In September 2018, the now-second grade junior high school student stopped attending classes due to stress caused by not understanding Japanese. Since the municipal government cut her language classes, she'd not mentioned her troubles to anyone.
Born in Yamaguchi Prefecture, her mother is Japanese and her father is South Korean. Her father's occupation and studies overseas have taken the family to the United States, Europe and South America. They returned to Japan in April 2015 after six years in Brazil, and she enrolled in the fourth grade of elementary school. She had no problem with day-to-day communication in Japanese, but couldn't read or write.
According to her city's board of education, when she was in the fifth grade there were seven foreign students in her local area requiring Japanese language lessons. A teacher was dispatched twice a week to provide individual classes, but this ended in her sixth grade, after a number of the students left Japan.
In July 2018, three months into the first grade of junior high school, her teachers and family realized something was amiss. During end-of-term tests, she was seen with her head down, sleeping at her desk. Concerned, her homeroom teacher called her mother. With the exception of English, her test scores were in the single digits. "I guess she didn't understand the lessons, so she was exhausted," says her mother.
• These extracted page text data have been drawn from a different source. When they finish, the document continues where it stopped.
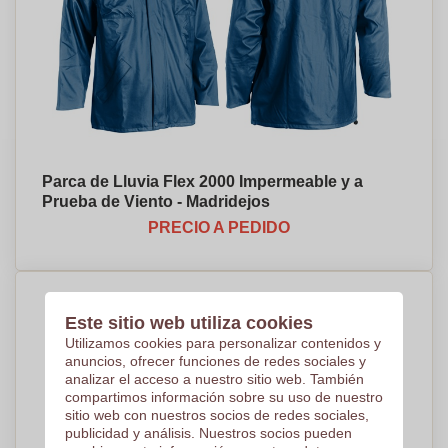
Parca de Lluvia Flex 2000 Impermeable y a
Prueba de Viento - Madridejos
PRECIO A PEDIDO
Este sitio web utiliza cookies
Utilizamos cookies para personalizar contenidos y
anuncios, ofrecer funciones de redes sociales y
analizar el acceso a nuestro sitio web. También
compartimos información sobre su uso de nuestro
sitio web con nuestros socios de redes sociales,
publicidad y análisis. Nuestros socios pueden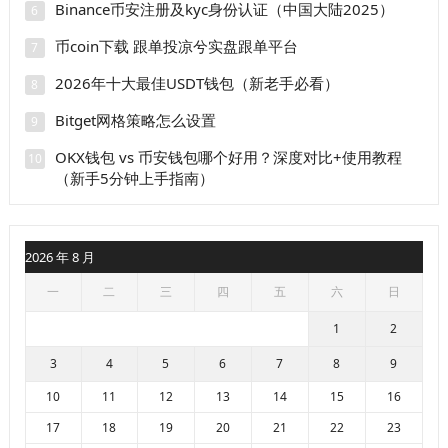
Binance币安注册及kyc身份认证（中国大陆2025）
6
币coin下载 跟单投凉兮实盘跟单平台
7
2026年十大最佳USDT钱包（新老手必看）
8
Bitget网格策略怎么设置
9
OKX钱包 vs 币安钱包哪个好用？深度对比+使用教程
10
（新手5分钟上手指南）
2026 年 8 月
一
二
三
四
五
六
日
1
2
3
4
5
6
7
8
9
10
11
12
13
14
15
16
17
18
19
20
21
22
23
During summer vacation, she attended a local university's study support class aimed at foreign-born children. A teacher at the class asked her why all her summer homework was blank. "I don't understand it, so I can't do it," she replied. The teacher surmised that she had difficulties with kanji characters taught in and after the third grade of elementary school.
Staff at the support class helped her do the homework by explaining it in simple language. They also got her to put together a newspaper in Japanese introducing Brazil. After the support classes' four days ended, she told her mother, "I wish teachers at my school taught me like that (study support class)."
When the second school term began in September 2018 she stopped attending, struggling to leave the house at all. After some time her mother asked why. Slowly, her reasons came out. She said losing the language classes had made her feel she couldn't say she didn't understand, and that when teachers asked her to do things, she didn't know what they were saying.
Because there was no problem in ordinary conversation, her parents and teachers had assumed she understood Japanese. But in lessons, students must remember specialized vocabulary used in contexts like analytical or logical writing. Acquiring those words isn't easy. The university support class teacher commented, "It'd be too burdensome for teachers if they were required to teach specific vocabulary on top of conversational expressions. It's essential to create an environment where a specialist support teacher can help."
At the start of this year, she moved to another school in the prefecture with language teaching facilities. But even now there are days when she doesn't feel she can attend, instead spending the time home alone drawing pictures.
Her mother says, "If she could get support from a teacher who can teach Japanese language, maybe she could go to school." Her voice becomes subdued, "I failed to notice her distress."